> [WORK REQUIRED]: In the material below, how many lines contain "Update"? Answer with the number alone.

> [RECORDS FOR THIS TASK]:
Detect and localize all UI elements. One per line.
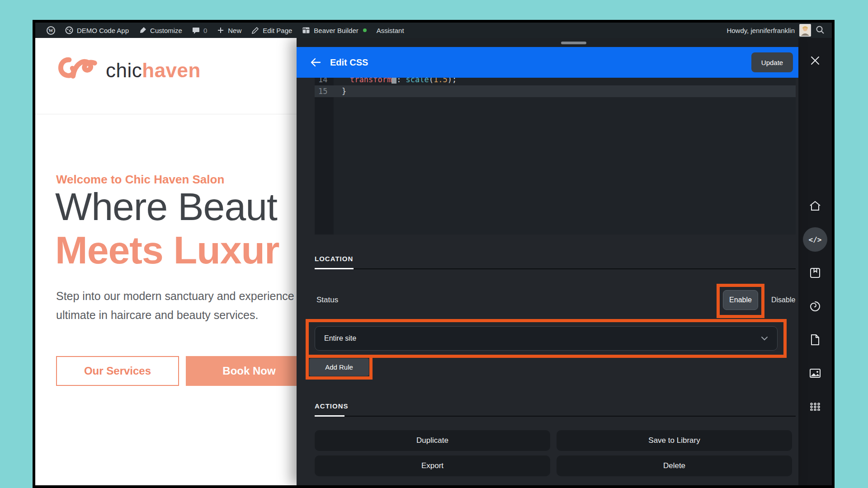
status-disable-button[interactable]: Disable <box>771 296 795 304</box>
wp-admin-bar: W DEMO Code App Customize 0 <box>35 23 832 38</box>
apps-grid-dots-icon[interactable] <box>806 398 824 416</box>
site-name-label: DEMO Code App <box>77 27 129 34</box>
beaver-builder-label: Beaver Builder <box>314 27 358 34</box>
media-image-icon[interactable] <box>806 364 824 382</box>
actions-underline <box>315 415 344 417</box>
chichaven-logo-glyph-icon <box>56 53 99 88</box>
desktop-background: W DEMO Code App Customize 0 <box>0 0 868 488</box>
edit-page-menu[interactable]: Edit Page <box>246 23 297 38</box>
chevron-down-icon <box>761 334 768 343</box>
browser-window: W DEMO Code App Customize 0 <box>33 20 835 488</box>
connections-swirl-icon[interactable] <box>806 297 824 315</box>
css-code-editor[interactable]: 14 transform: scale(1.5); 15 } <box>315 78 796 235</box>
location-heading: LOCATION <box>315 255 353 263</box>
site-logo[interactable]: chichaven <box>56 53 201 88</box>
comments-menu[interactable]: 0 <box>187 23 212 38</box>
user-avatar[interactable] <box>799 24 811 37</box>
builder-status-dot <box>363 28 367 32</box>
paintbrush-icon <box>139 27 146 34</box>
page-file-icon[interactable] <box>806 331 824 349</box>
export-button[interactable]: Export <box>315 455 550 476</box>
panel-drag-strip <box>297 38 798 47</box>
builder-tool-rail: </> <box>798 38 832 485</box>
location-divider <box>315 268 796 269</box>
status-enable-button[interactable]: Enable <box>723 290 758 310</box>
dashboard-gauge-icon <box>65 26 73 34</box>
hero-headline-line2: Meets Luxur <box>55 228 279 272</box>
hero-headline-line1: Where Beaut <box>55 184 277 229</box>
edit-page-label: Edit Page <box>263 27 292 34</box>
search-icon[interactable] <box>816 25 825 36</box>
comment-count: 0 <box>203 27 207 34</box>
assistant-label: Assistant <box>377 27 404 34</box>
book-now-button[interactable]: Book Now <box>186 356 297 386</box>
panel-title: Edit CSS <box>330 57 368 68</box>
wordpress-icon: W <box>47 26 55 35</box>
rule-select-value: Entire site <box>324 334 356 343</box>
text-cursor <box>392 78 396 84</box>
location-rule-select[interactable]: Entire site <box>315 326 778 351</box>
location-underline <box>315 268 354 269</box>
site-preview: chichaven Welcome to Chic Haven Salon Wh… <box>35 38 297 485</box>
customize-label: Customize <box>150 27 182 34</box>
edit-css-panel: Edit CSS Update 14 transform: scale(1.5)… <box>297 38 798 485</box>
hero-paragraph: Step into our modern sanctuary and exper… <box>56 286 294 324</box>
code-line-14: 14 transform: scale(1.5); <box>315 78 796 85</box>
plus-icon <box>217 27 224 34</box>
our-services-button[interactable]: Our Services <box>56 356 179 386</box>
header-divider <box>35 114 297 114</box>
beaver-builder-menu[interactable]: Beaver Builder <box>297 23 371 38</box>
pencil-icon <box>251 27 259 34</box>
add-rule-button[interactable]: Add Rule <box>309 358 369 376</box>
panel-header: Edit CSS Update <box>297 47 798 78</box>
customize-menu[interactable]: Customize <box>134 23 187 38</box>
close-icon[interactable] <box>806 52 824 70</box>
assistant-menu[interactable]: Assistant <box>372 23 409 38</box>
code-tool-icon[interactable]: </> <box>806 230 824 249</box>
status-label: Status <box>316 296 338 305</box>
logo-wordmark: chichaven <box>106 59 201 82</box>
site-name-menu[interactable]: DEMO Code App <box>60 23 134 38</box>
back-arrow-icon[interactable] <box>307 53 325 71</box>
builder-grid-icon <box>302 26 310 34</box>
wp-logo-menu[interactable]: W <box>42 23 60 38</box>
actions-divider <box>315 416 796 417</box>
home-icon[interactable] <box>806 197 824 215</box>
drag-handle[interactable] <box>561 42 586 44</box>
saved-library-icon[interactable] <box>806 264 824 282</box>
actions-button-grid: Duplicate Save to Library Export Delete <box>315 430 792 476</box>
editor-gutter <box>315 78 334 235</box>
save-to-library-button[interactable]: Save to Library <box>557 430 792 451</box>
duplicate-button[interactable]: Duplicate <box>315 430 550 451</box>
howdy-account-menu[interactable]: Howdy, jenniferfranklin <box>726 27 795 34</box>
update-button[interactable]: Update <box>751 52 793 72</box>
delete-button[interactable]: Delete <box>557 455 792 476</box>
code-line-15: 15 } <box>315 85 796 97</box>
new-menu[interactable]: New <box>212 23 246 38</box>
comment-bubble-icon <box>192 27 200 34</box>
new-label: New <box>228 27 241 34</box>
actions-heading: ACTIONS <box>315 402 349 410</box>
panel-body: 14 transform: scale(1.5); 15 } LOCATION <box>297 78 798 485</box>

> [RESULT]: 3